Le burró masqué s'approcha, immense, magnifique de sa démarche fière. Le soleil rasant de cette fin d'après-midi de printemps jetait une lumière éclatante sur le vieux cuir blanchi de son masque, l'enveloppant d'un éclat vermeil semblable à la teinte cramoisie des bonnets portés par les Almogavares, ces guerriers catalans redoutés et redoutables. Le burró noir défit avec des gestes lents la bride de son masque qu'il déposa sur le bord de granit d'un petit "finestro" au travers duquel on apercevait la poussière ocre soulevée par les sabots hésitants de fatigue de la cohorte de mules et de mulets en déroute prenant la direction des Corbières. Puis il se dressa sur ses pattes arrières. Sa tête touchait presque les premières branches du vieux tilleul que de mémoire d'âne on avait toujours vu là, dispensant son ombre fraîche et apaisante. Le burró était énorme, terrifiant. Sa masse ainsi dressée masquait presque entièrement le soleil couchant. Le blanc de ses yeux s'était soudain teinté de rouge, de ce rouge violine, étincelant, ressemblant aux grenats, ces éclats de pierre fine que l'on trouvait jadis sur les flancs du Costabone. La Fraixa reculait, tremblante, apeurée, le teint pâle, cireux, comme si elle avait mangé la veille une rousquille rassie. Son dos heurta le tronc d'un arbousier. Elle s'effondra, vaincue, attendant le coup de sabot qui la marquerait à jamais du "B" emblématique, symbole de sa déchéance. Mais le coup ne vint pas. L'extrême dureté du regard du burró s'atténua, s'adoucit, de la même manière que le ciel s'éclaircit subitement après l'orage d'août au-dessus du Pla Guillem et fait surgir d'un coup le pic du Canigou. Il laissa lourdement retomber ses pattes de derrière et s'adressa magnanime à la Fraixa qu'il venait d'épargner.

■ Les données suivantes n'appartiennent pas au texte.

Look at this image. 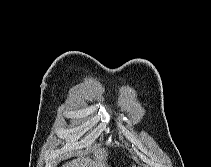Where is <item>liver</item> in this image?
<instances>
[{
	"label": "liver",
	"mask_w": 211,
	"mask_h": 167,
	"mask_svg": "<svg viewBox=\"0 0 211 167\" xmlns=\"http://www.w3.org/2000/svg\"><path fill=\"white\" fill-rule=\"evenodd\" d=\"M107 156L108 154L105 150L98 149L94 153L93 160L89 157L78 158L65 163L62 167H109L106 162Z\"/></svg>",
	"instance_id": "obj_1"
}]
</instances>
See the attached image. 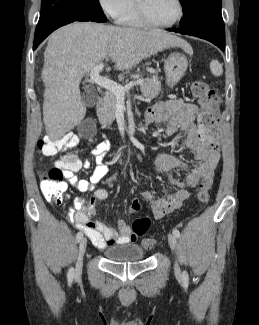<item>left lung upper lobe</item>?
Here are the masks:
<instances>
[{"label": "left lung upper lobe", "mask_w": 259, "mask_h": 325, "mask_svg": "<svg viewBox=\"0 0 259 325\" xmlns=\"http://www.w3.org/2000/svg\"><path fill=\"white\" fill-rule=\"evenodd\" d=\"M184 11L180 27H186L196 18L207 13H221L222 0H179Z\"/></svg>", "instance_id": "5c2ea615"}]
</instances>
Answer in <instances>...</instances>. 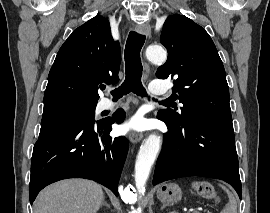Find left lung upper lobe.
<instances>
[{
	"instance_id": "5c2ea615",
	"label": "left lung upper lobe",
	"mask_w": 270,
	"mask_h": 213,
	"mask_svg": "<svg viewBox=\"0 0 270 213\" xmlns=\"http://www.w3.org/2000/svg\"><path fill=\"white\" fill-rule=\"evenodd\" d=\"M160 42L168 59L156 76L175 78L173 94L183 107L179 113L168 109L158 115L180 126L197 117L232 119L224 66L205 29L184 15H170Z\"/></svg>"
}]
</instances>
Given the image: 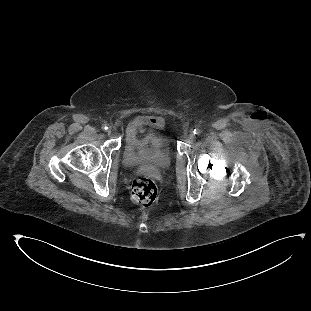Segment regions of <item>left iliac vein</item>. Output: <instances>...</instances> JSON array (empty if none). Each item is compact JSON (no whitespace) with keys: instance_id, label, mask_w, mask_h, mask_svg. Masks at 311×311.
Returning <instances> with one entry per match:
<instances>
[{"instance_id":"left-iliac-vein-1","label":"left iliac vein","mask_w":311,"mask_h":311,"mask_svg":"<svg viewBox=\"0 0 311 311\" xmlns=\"http://www.w3.org/2000/svg\"><path fill=\"white\" fill-rule=\"evenodd\" d=\"M188 138H189L190 140H193V139L195 138V134H194L193 132H191V133L189 134Z\"/></svg>"}]
</instances>
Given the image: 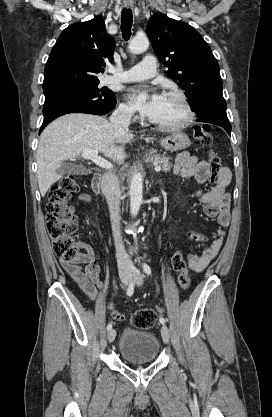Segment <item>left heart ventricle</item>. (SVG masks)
<instances>
[{
  "instance_id": "b2bd125f",
  "label": "left heart ventricle",
  "mask_w": 272,
  "mask_h": 417,
  "mask_svg": "<svg viewBox=\"0 0 272 417\" xmlns=\"http://www.w3.org/2000/svg\"><path fill=\"white\" fill-rule=\"evenodd\" d=\"M185 116L181 102L171 96H165L163 105L155 118L152 120L158 123L172 124L181 121Z\"/></svg>"
}]
</instances>
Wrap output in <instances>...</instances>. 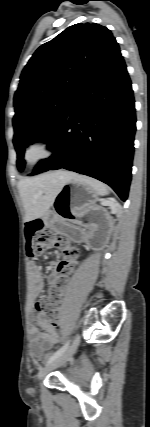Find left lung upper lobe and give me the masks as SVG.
Instances as JSON below:
<instances>
[{"label":"left lung upper lobe","instance_id":"1","mask_svg":"<svg viewBox=\"0 0 150 427\" xmlns=\"http://www.w3.org/2000/svg\"><path fill=\"white\" fill-rule=\"evenodd\" d=\"M118 50L111 31L96 23L74 24L36 50L14 96L13 143L20 171L24 149L51 135L87 81Z\"/></svg>","mask_w":150,"mask_h":427}]
</instances>
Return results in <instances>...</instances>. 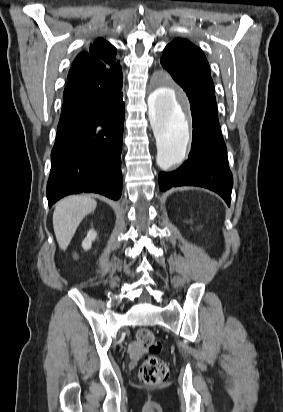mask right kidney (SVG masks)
I'll return each mask as SVG.
<instances>
[{"label":"right kidney","instance_id":"ca27d5eb","mask_svg":"<svg viewBox=\"0 0 283 412\" xmlns=\"http://www.w3.org/2000/svg\"><path fill=\"white\" fill-rule=\"evenodd\" d=\"M96 236L97 233L93 229L88 232L87 237L82 242V247L84 250H88L91 248L92 241L95 240Z\"/></svg>","mask_w":283,"mask_h":412}]
</instances>
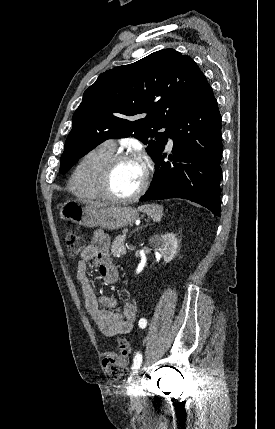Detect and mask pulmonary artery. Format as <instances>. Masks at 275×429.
Instances as JSON below:
<instances>
[{
  "label": "pulmonary artery",
  "mask_w": 275,
  "mask_h": 429,
  "mask_svg": "<svg viewBox=\"0 0 275 429\" xmlns=\"http://www.w3.org/2000/svg\"><path fill=\"white\" fill-rule=\"evenodd\" d=\"M105 145H107L108 147L114 149L115 148V143L113 140H108L104 143ZM169 144H172V140L169 141Z\"/></svg>",
  "instance_id": "pulmonary-artery-1"
}]
</instances>
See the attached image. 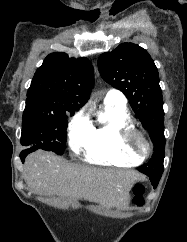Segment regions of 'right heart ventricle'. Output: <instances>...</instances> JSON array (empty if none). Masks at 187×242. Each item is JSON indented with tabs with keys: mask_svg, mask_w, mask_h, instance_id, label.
Returning a JSON list of instances; mask_svg holds the SVG:
<instances>
[{
	"mask_svg": "<svg viewBox=\"0 0 187 242\" xmlns=\"http://www.w3.org/2000/svg\"><path fill=\"white\" fill-rule=\"evenodd\" d=\"M125 126H134L126 105L104 103L90 122V137L82 149L84 160L101 166L139 165L142 161L127 154L120 144V130Z\"/></svg>",
	"mask_w": 187,
	"mask_h": 242,
	"instance_id": "obj_1",
	"label": "right heart ventricle"
}]
</instances>
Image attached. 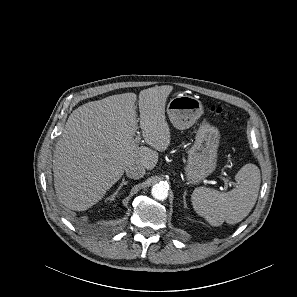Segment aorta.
Returning <instances> with one entry per match:
<instances>
[{"mask_svg":"<svg viewBox=\"0 0 297 297\" xmlns=\"http://www.w3.org/2000/svg\"><path fill=\"white\" fill-rule=\"evenodd\" d=\"M151 194L157 200H165L168 196V186L164 183L155 184L152 187Z\"/></svg>","mask_w":297,"mask_h":297,"instance_id":"762f6f07","label":"aorta"}]
</instances>
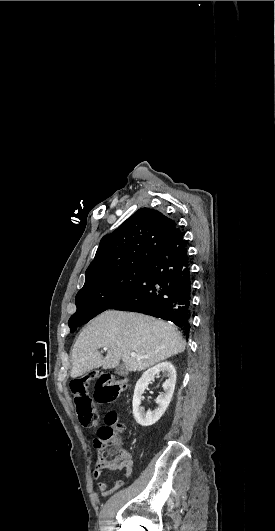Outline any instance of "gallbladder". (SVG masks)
I'll list each match as a JSON object with an SVG mask.
<instances>
[{"label": "gallbladder", "instance_id": "bac80fb5", "mask_svg": "<svg viewBox=\"0 0 275 531\" xmlns=\"http://www.w3.org/2000/svg\"><path fill=\"white\" fill-rule=\"evenodd\" d=\"M115 373L120 375V377H125V375H128V371L123 363H119L118 367L115 369Z\"/></svg>", "mask_w": 275, "mask_h": 531}]
</instances>
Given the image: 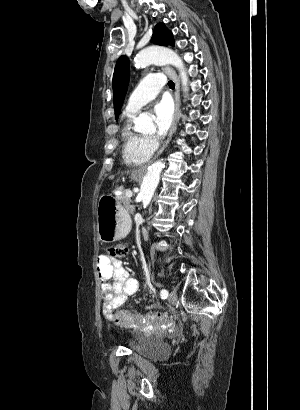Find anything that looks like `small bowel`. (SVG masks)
Returning a JSON list of instances; mask_svg holds the SVG:
<instances>
[{
	"mask_svg": "<svg viewBox=\"0 0 300 410\" xmlns=\"http://www.w3.org/2000/svg\"><path fill=\"white\" fill-rule=\"evenodd\" d=\"M97 274L103 296L102 313L107 319H111L126 299L137 292L138 281L118 259L108 254L97 257Z\"/></svg>",
	"mask_w": 300,
	"mask_h": 410,
	"instance_id": "small-bowel-1",
	"label": "small bowel"
}]
</instances>
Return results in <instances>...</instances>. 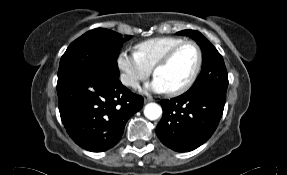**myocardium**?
Here are the masks:
<instances>
[{"instance_id": "f54148a6", "label": "myocardium", "mask_w": 287, "mask_h": 175, "mask_svg": "<svg viewBox=\"0 0 287 175\" xmlns=\"http://www.w3.org/2000/svg\"><path fill=\"white\" fill-rule=\"evenodd\" d=\"M186 45H192L195 47L196 51H197V55H198V60H197V65L196 68L192 74V76L189 78V80L182 85L181 87L174 89V90H170L168 91V93L172 96H178L181 94H184L185 92H187L197 81L201 70H202V66H203V51L200 47V45L193 41V40H184L183 42L175 45L174 47H172L170 50H168L153 66V74L155 75L157 70L163 66H165L166 64H168L172 58L175 56V54L184 46Z\"/></svg>"}]
</instances>
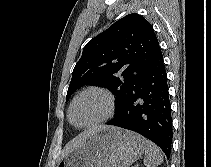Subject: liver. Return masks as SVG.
Here are the masks:
<instances>
[{
	"instance_id": "liver-1",
	"label": "liver",
	"mask_w": 211,
	"mask_h": 167,
	"mask_svg": "<svg viewBox=\"0 0 211 167\" xmlns=\"http://www.w3.org/2000/svg\"><path fill=\"white\" fill-rule=\"evenodd\" d=\"M107 126H95L92 127L86 131H84L82 134H80L77 138H75L74 140H72L71 142H69L65 149L63 150V156L66 155L68 152H70L71 150L75 149L76 147H78L79 145H81L83 143V141L93 132H95L96 130L99 129H103L106 128Z\"/></svg>"
}]
</instances>
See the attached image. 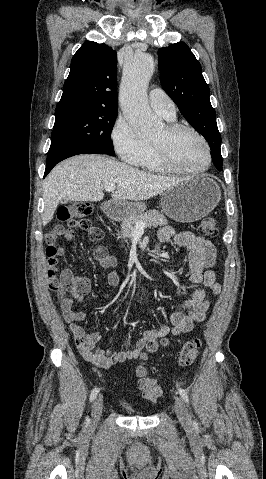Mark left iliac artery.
Listing matches in <instances>:
<instances>
[{"instance_id": "left-iliac-artery-1", "label": "left iliac artery", "mask_w": 266, "mask_h": 479, "mask_svg": "<svg viewBox=\"0 0 266 479\" xmlns=\"http://www.w3.org/2000/svg\"><path fill=\"white\" fill-rule=\"evenodd\" d=\"M178 391H179L180 396H181L182 399L184 400V402H185L186 404H189V396H188L187 391H186L185 389H183V388H179Z\"/></svg>"}]
</instances>
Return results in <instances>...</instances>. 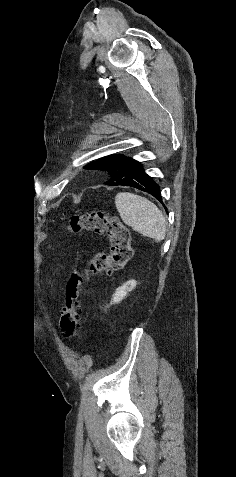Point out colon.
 I'll return each instance as SVG.
<instances>
[{
  "mask_svg": "<svg viewBox=\"0 0 236 477\" xmlns=\"http://www.w3.org/2000/svg\"><path fill=\"white\" fill-rule=\"evenodd\" d=\"M70 230L80 234L94 232L105 236L110 244L109 253H97L90 257L83 270H75L66 285V301L59 326L66 338L73 337L78 329L82 286L88 275H100L123 268L133 257L130 230L107 212H85L74 215Z\"/></svg>",
  "mask_w": 236,
  "mask_h": 477,
  "instance_id": "1",
  "label": "colon"
}]
</instances>
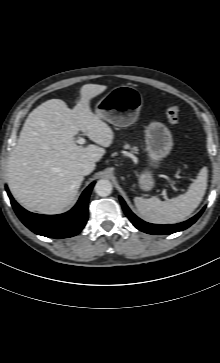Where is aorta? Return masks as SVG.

_"Nous te devons un grand merci, la Fraixa. Nous étions tous engourdis, endormis. Nous ne savions plus très bien qui nous étions, où nous allions. Ton Equidémanie nous a tous réveillés, regroupés, fédérés. Tu nous as permis de retrouver nos valeurs, notre unité, notre fierté...........notre âme. Grâce à toi, nous nous sentons à nouveau burrós jusqu'au bout de nos sabots".

Meurtrie, l'encolure pesante, l'œil humide, la Fraixa s'en alla, le sabot flageolant, la queue et les oreilles basses. Le burró quin, comme il l'avait toujours fait, lui emboîta le pas. Ils traversèrent la cour basse du mas entre une haie d'ânes. Des gris, des roux, des noirs, des bruns, des blancs, des fauves, des blonds, de toutes les couleurs, de toutes les tailles, de toutes les origines, mais burros, tous burrós. Et la vie reprit son cours dans ce joli mas du Roussillon, rythmée par les saisons, les semailles, les moissons, les cueillettes, les vendanges. La Fraixa disparut à jamais. De vieux bergers affirment que certaines nuits d'hiver, lorsque la tramontane coléreuse et glaciale balaie la plaine recroquevillée et endormie, de sourds gémissements semblent surgir des murailles en ruine du château d'Opoul. "Ce sont ceux ," disent-ils, " du fantôme de la Fraixa pleurant sur son Equidémanie perdue".

On raconte que parfois, à la fin de l'été, par des matinées fraîches et claires, sur le plateau cerdan, où le vent de la Seu enflamme les esprits, de jeunes ânes guarrà, les yeux couverts de branches de frêne ou de sorbier jouent encore au burró masqué.